The house is a bit of a mess but I pledge to have it clean by the end of the week. It's just a matter of picking up the odd piece of rubbish that nobody's got any use for, and has somehow ended up in a very unsightly heap all over the floor. I started with Clare Curran.

"Go to your room," I said.

"No," she said.


She walked out the door. I called after her, "Where do you think you're going?"

"Nowhere," she said.

"You better not be meeting with Derek Handley," I said. "We haven't announced he's going to be the Government's new chief technology officer, and I can't have you being seen with him until then."

She slammed the door behind her.

I surveyed the mess she left behind, sighed, and picked up the broom. Sometimes the best thing to do with rubbish is sweep it under the carpet.


The house is messier than it was yesterday.

I held a breakfast meeting with business leaders this morning to share my vision of how to run a tidy, flourishing economy, and it seemed to go very well.

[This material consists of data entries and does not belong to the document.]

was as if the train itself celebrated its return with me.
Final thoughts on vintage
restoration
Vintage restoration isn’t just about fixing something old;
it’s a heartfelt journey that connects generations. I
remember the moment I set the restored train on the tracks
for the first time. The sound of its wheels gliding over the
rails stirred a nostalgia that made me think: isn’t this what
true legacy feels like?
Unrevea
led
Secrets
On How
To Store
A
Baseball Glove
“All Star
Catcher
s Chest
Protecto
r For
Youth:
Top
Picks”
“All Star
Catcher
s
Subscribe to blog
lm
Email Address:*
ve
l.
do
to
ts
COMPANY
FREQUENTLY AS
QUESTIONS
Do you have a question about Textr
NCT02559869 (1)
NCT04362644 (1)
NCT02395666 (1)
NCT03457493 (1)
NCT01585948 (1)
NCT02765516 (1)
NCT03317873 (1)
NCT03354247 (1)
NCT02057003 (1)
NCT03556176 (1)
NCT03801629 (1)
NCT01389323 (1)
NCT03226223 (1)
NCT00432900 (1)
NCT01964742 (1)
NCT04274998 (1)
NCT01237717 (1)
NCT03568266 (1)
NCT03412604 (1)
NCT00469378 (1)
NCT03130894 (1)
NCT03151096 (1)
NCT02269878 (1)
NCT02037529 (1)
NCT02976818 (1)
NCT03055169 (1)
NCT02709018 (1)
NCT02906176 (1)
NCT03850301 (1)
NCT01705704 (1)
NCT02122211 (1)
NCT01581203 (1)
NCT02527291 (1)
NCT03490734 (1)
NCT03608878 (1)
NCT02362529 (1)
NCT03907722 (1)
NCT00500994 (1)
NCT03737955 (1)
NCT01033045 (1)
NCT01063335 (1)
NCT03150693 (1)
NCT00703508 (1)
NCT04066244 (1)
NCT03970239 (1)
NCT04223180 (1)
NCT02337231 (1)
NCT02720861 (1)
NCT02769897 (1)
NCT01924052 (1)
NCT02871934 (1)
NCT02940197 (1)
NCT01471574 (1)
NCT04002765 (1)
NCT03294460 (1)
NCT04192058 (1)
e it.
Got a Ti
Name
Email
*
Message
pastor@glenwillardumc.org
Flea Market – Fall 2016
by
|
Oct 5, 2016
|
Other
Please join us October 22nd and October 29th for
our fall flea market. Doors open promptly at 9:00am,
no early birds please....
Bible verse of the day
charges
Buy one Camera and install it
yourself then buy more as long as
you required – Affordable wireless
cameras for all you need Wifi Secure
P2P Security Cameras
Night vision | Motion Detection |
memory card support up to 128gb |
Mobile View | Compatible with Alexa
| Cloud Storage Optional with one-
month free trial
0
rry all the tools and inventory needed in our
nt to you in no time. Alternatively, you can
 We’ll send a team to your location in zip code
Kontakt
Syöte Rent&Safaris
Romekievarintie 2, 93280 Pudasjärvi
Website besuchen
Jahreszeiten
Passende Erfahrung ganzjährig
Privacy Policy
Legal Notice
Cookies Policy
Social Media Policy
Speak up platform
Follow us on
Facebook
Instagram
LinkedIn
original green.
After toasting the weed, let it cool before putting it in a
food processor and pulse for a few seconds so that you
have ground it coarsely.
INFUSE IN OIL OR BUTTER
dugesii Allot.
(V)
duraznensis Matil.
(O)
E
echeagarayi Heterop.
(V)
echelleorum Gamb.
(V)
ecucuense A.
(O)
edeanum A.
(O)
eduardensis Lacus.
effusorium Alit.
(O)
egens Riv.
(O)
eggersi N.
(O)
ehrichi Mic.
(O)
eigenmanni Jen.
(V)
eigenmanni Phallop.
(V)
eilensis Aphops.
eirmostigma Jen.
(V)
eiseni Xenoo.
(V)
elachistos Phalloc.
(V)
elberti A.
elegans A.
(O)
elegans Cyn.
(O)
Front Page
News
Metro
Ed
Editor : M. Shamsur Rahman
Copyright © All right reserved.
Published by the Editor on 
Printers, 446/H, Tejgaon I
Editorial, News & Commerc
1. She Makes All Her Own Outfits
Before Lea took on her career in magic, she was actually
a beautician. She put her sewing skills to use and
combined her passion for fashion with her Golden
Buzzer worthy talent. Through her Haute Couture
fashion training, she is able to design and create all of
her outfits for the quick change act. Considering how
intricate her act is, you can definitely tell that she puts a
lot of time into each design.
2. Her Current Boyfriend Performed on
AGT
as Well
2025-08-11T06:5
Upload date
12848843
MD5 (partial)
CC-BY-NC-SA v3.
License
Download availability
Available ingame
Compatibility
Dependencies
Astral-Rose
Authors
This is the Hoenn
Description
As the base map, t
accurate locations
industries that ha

They nodded. They applauded. They said, "Thank you."


But after they left, I looked around the room and saw crumbs on the carpet, jam-stained napkins bunched up on the table, dirty dishes, a broken cup, spilled coffee, and, strangely, a tyre.

"What's that about?", I asked Grant Robertson.

"Oh, that," he said. "Yeah. I've been meaning to tell you. The wheels have come off."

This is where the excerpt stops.